Lin-Manuel Miranda, the creator and star of the hit Broadway musical “Hamilton,” said on Wednesday that he had received assurances from Jacob J. Lew, secretary of the Treasury, that admirers of Alexander Hamilton would not be disappointed by a forthcoming redesign of the $10 bill. Mr. Lew has said that he wanted to add a woman’s image to that bill, which now features Hamilton’s portrait. That plan has won support from many, but there have also been complaints from those who don’t want to see Hamilton, the country’s first Treasury secretary, replaced.
Mr. Miranda met with Mr. Lew on Monday, before a visit to the White House, and described the currency discussion briefly on Twitter on Wednesday, in response to a question from one of his Twitter followers.

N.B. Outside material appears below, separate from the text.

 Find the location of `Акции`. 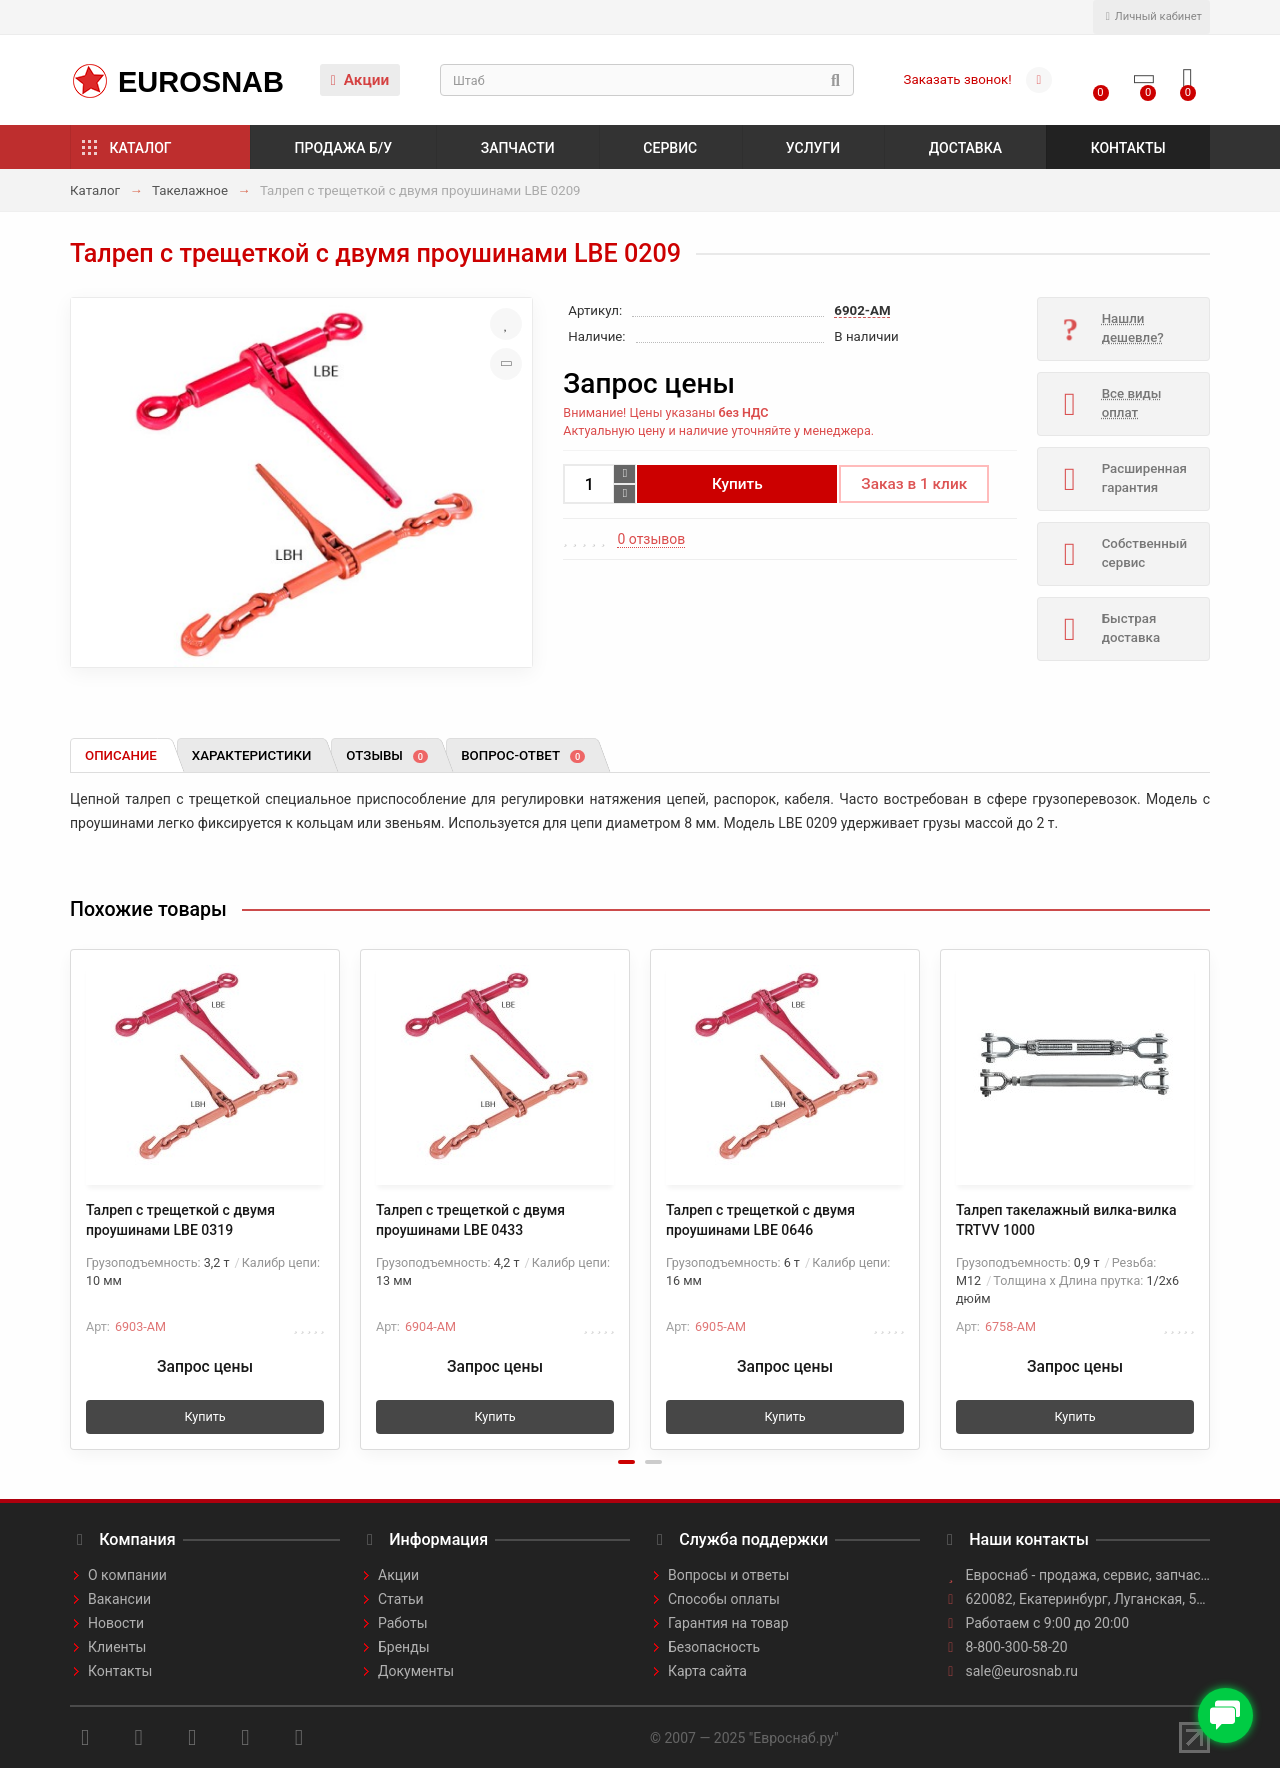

— Lin-Manuel Miranda (@Lin_Manuel) March 16, 2016
The irony here is that an idea that was nothing more than a sop to progressives may have been kept at bay with an assist by perhaps the most progressive wing of the entertainment industry: the theater. The discussion about changing the $10 bill began simply because they wanted to put “a woman” on it; there was no great public outcry to honor a specific woman. Miranda’s popularization of one of the more interesting Founding Fathers was fortuitously timed if Hamilton does remain on the redesign.
The more conspiracy-minded among us may think removing Hamilton from the currency is yet another attempt to diminish the importance of the men who shaped the republic, and they may very well be right.
That would make this story even sweeter if it ends up being true.